A chi osserva senza pregiudizi dovrebbero risultare evidenti:
-la funzione politica che il virus sta svolgendo;
-l’accelerazione imposta ai processi di dematerializzazione;
-gli enormi interessi economici in gioco da parte delle piattaforme;
-il ritorno a un ‘positivismo’ così rozzo da non meritare neppure la denominazione comtiana;
-l’infantilizzazione del corpo sociale;
-il dilagare dell’ignoranza come frutto della chiusura e dell’impoverimento delle aule scolastiche e universitarie;
-la cancellazione del significato stesso del vivere e del morire.
Il virus disvela tutto questo. Esso ci aiuta a comprendere il potere pressoché assoluto dell’informazione in mano alle grandi potenze economico-finanziarie. E ci aiuta soprattutto a comprendere quanto tremanti siano diventati gli umani, pronti a rinunciare alle libertà e alla razionalità, indipendentemente dal loro grado di istruzione, di ricchezza economica, età e condizione.

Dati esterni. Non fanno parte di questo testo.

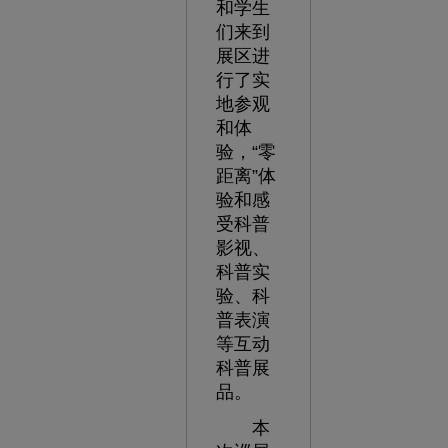
和学生
们来到
展区进
行了实
地参观
和体
验，“零
距离”体
验和感
受科普
影视、
科普实
验、科
普表演
等互动
科普展
品。
本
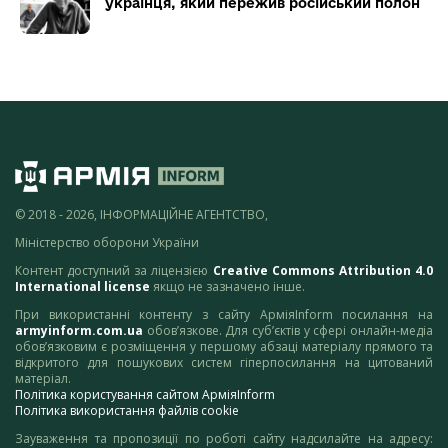
українця, який пережив російський полон
© 2018 - 2026, ІНФОРМАЦІЙНЕ АГЕНТСТВО,
Міністерство оборони України
Контент доступний за ліцензією
Creative Commons Attribution 4.0
International license
якщо не зазначено інше.
При використанні контенту з сайту АрміяInform посилання на
armyinform.com.ua
обов’язкове. Для суб’єктів у сфері онлайн-медіа
обов’язковим є розміщення у першому абзаці матеріалу прямого та
відкритого для пошукових систем гіперпосилання на цитований
матеріал.
Політика користування сайтом АрміяInform
Політика використання файлів cookie
Зауваження та пропозиції по роботі сайту надсилайте на адресу:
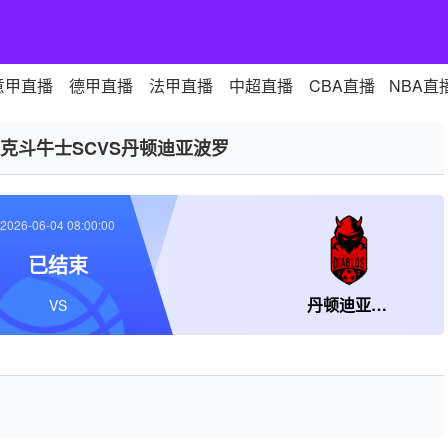
意甲直播
德甲直播
法甲直播
中超直播
CBA直播
NBA直
克斗牛士SCVS丹顿迪亚波罗
2026-06-04 08:00:00
已结束
丹顿迪亚波罗
VS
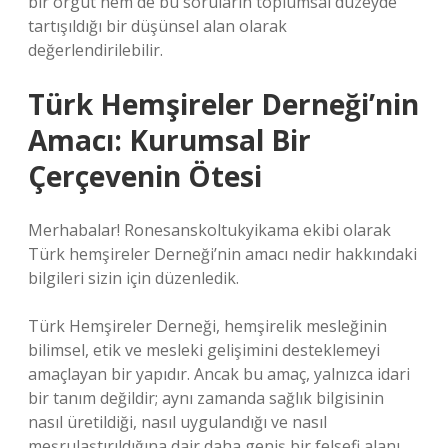
bir örgüt hem de bu soruların toplumsal düzeyde
tartışıldığı bir düşünsel alan olarak
değerlendirilebilir.
Türk Hemşireler Derneği’nin
Amacı: Kurumsal Bir
Çerçevenin Ötesi
Merhabalar! Ronesanskoltukyikama ekibi olarak
Türk hemşireler Derneği’nin amacı nedir hakkındaki
bilgileri sizin için düzenledik.
Türk Hemşireler Derneği, hemşirelik mesleğinin
bilimsel, etik ve mesleki gelişimini desteklemeyi
amaçlayan bir yapıdır. Ancak bu amaç, yalnızca idari
bir tanım değildir; aynı zamanda sağlık bilgisinin
nasıl üretildiği, nasıl uygulandığı ve nasıl
meşrulaştırıldığına dair daha geniş bir felsefi alanı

Abbiamo il privilegio, per dir così, di assistere con i nostri occhi a degli eventi politicamente e antropologicamente epocali. Che ci insegnano, che devono, insegnarci, saggezza e sapienza, φρόνησις e σοφία.
In ogni caso non prevarranno, la tirannide si spezzerà, come sempre è accaduto nella storia. E chi avrà resistito a questa ondata di irrazionalismo avrà contribuito a portare alla luce quanto di più inquietante abita dentro l’umano.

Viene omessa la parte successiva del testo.